(Aim of the exercise):
Each line below that includes the word "jeux" is to be reported.

Dataset entries:
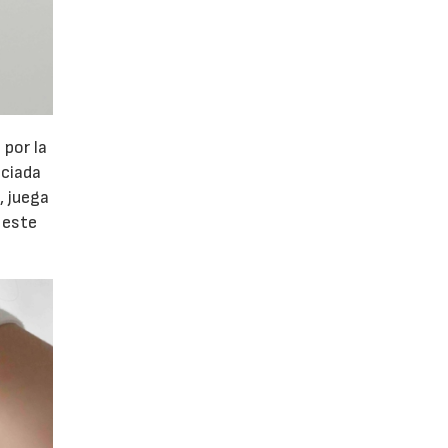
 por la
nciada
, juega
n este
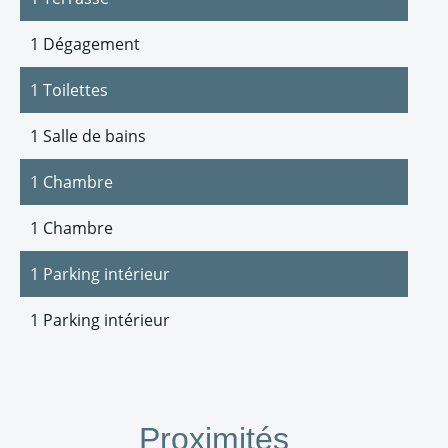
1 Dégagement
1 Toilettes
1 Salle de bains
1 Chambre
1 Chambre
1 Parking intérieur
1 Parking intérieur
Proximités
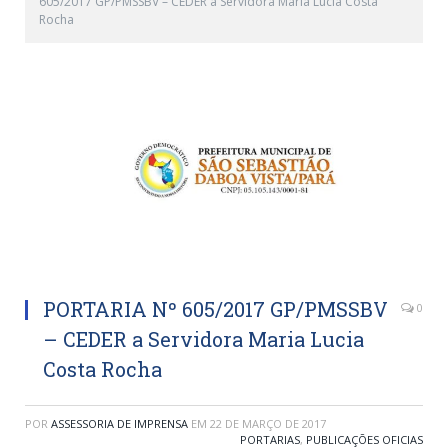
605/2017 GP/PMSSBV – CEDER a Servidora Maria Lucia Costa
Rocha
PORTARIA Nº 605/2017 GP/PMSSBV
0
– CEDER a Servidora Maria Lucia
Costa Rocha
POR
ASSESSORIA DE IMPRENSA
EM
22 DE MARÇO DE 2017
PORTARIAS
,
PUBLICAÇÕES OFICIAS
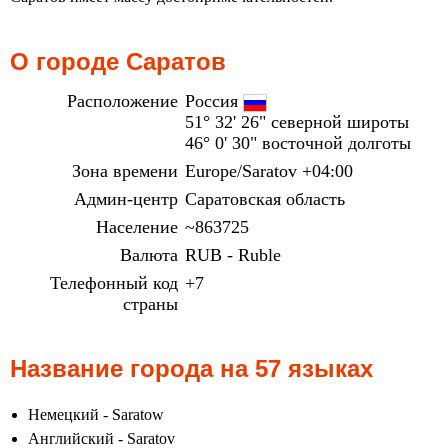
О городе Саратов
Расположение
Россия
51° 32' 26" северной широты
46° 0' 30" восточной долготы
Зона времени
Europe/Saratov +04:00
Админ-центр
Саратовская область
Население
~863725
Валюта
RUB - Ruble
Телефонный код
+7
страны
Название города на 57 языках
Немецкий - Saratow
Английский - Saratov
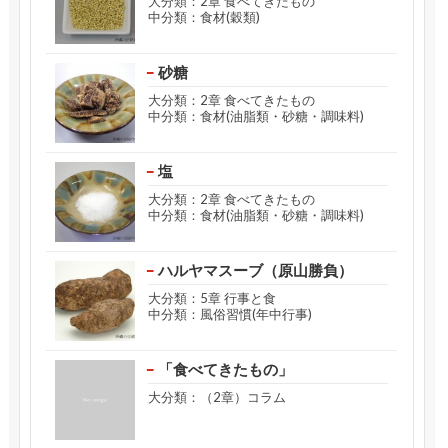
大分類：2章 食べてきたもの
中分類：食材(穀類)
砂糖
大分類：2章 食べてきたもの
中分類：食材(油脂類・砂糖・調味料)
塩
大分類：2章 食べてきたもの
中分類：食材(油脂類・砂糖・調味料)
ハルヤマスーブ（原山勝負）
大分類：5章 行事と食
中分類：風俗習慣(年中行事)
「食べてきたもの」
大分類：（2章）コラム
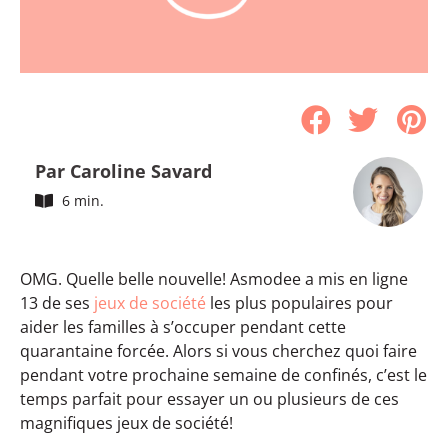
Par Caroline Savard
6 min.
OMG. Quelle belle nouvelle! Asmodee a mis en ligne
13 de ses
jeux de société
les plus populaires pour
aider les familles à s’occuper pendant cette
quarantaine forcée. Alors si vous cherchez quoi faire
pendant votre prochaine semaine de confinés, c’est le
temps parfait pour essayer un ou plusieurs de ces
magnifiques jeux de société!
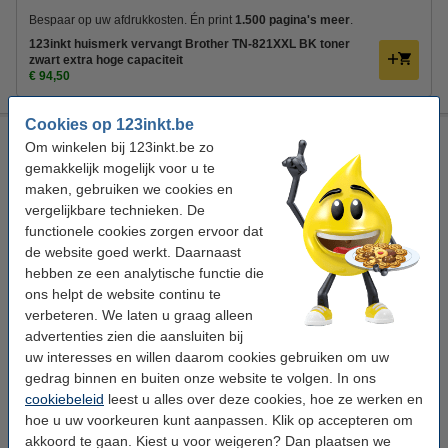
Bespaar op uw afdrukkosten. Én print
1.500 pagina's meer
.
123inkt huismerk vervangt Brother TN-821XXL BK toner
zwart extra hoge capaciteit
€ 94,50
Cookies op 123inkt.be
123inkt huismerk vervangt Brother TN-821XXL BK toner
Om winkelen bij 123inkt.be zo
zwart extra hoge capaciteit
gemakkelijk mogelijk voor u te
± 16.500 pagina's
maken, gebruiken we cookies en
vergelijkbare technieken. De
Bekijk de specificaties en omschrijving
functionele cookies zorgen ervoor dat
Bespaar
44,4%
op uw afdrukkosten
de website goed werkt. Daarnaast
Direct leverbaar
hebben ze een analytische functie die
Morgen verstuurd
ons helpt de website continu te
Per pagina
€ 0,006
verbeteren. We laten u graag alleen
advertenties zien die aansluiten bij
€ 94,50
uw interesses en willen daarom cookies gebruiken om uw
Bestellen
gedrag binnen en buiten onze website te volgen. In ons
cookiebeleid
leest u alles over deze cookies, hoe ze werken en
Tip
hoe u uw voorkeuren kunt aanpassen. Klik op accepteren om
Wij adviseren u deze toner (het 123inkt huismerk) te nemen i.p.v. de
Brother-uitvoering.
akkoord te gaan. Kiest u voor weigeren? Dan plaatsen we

(Written answer):
jeux de société
magnifiques jeux de société!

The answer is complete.